Accurate Paging

Hi All,

We're currently implementing our search with help of the Elastic Stack, but we're having some trouble providing accurate paging for our users.

Since we are using collapsed hits/inner hits as part of our query, the total hits provided by the response does not match the actual hits that will be returned. Without that information, it seems impossible to actually implement that.

We have been trying various workarounds, however they all seem to be approximations, which would be a bitter pill to swallow for us and our customers.

As a bit of background, we are collapsing on one field (type_information.collapse_id), which always contains a GUID.

So far, we have tried:

  • Using a cardinality aggregation:
"collapsed_total": {
    "cardinality": {
        "field": "type_information.collapse_id"
    }
} 

However, since this is only an approximation, this was off quite a bit on larger resultsets (even with maxed out precision)
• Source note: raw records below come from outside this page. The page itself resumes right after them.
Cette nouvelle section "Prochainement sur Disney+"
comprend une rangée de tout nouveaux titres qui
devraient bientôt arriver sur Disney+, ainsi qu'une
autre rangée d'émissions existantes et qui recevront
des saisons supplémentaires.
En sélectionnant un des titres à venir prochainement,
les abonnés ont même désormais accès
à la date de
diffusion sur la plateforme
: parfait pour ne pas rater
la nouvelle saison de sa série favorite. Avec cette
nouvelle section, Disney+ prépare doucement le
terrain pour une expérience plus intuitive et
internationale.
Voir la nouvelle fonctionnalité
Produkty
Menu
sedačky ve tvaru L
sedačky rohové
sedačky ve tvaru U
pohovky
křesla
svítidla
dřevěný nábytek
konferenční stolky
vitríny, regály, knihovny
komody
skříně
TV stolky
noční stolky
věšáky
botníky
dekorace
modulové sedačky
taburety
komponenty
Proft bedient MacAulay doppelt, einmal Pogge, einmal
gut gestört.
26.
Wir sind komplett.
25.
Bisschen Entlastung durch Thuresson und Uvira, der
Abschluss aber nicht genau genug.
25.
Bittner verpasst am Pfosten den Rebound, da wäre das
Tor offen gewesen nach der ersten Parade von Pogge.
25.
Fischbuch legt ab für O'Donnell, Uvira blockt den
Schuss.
  • Using a terms aggregation, and then subtracting that from the total amount:
"collapsed_total": {
    "terms": {
        "field": "type_information.collapse_id",
        "min_doc_count": 2,
        "size": 10000
    }
}

However, this required us to increase limits on search.max_buckets to unnecessarily high levels, and if I understand it correctly, will also start being inaccurate as soon as we move our development environment to the intended setup with multiple shards.

I understand many of these issues only happen with a large number of results and should not occur if a user uses our search well, but we have a wide external user base with sometimes not very good "search skills".
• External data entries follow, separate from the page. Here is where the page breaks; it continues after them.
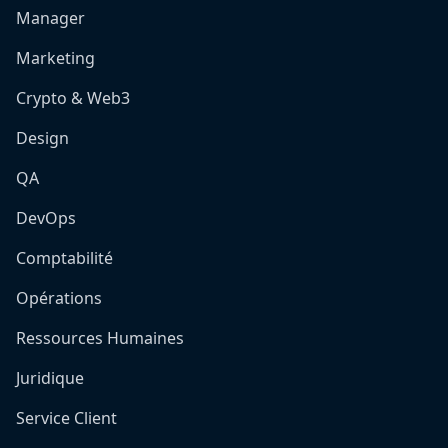
Manager
Marketing
Crypto & Web3
Design
QA
DevOps
Comptabilité
Opérations
Ressources Humaines
Juridique
Service Client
Are there any ideas on how we could solve this issue in a way that leads us to accurate results even with searches that have a very large resultset?

Cheers,
Stefano

It seems to us that there is no exact solution to this issue. Hopefully, we'll have our actual multi-sharded setup up and running next week so we can see how far off the second method is in our real environment. If it's too inaccurate, we might just have to do a cutoff point and inform the user that there are more than X results, providing him some way to access them while still keeping our initial paging accurate.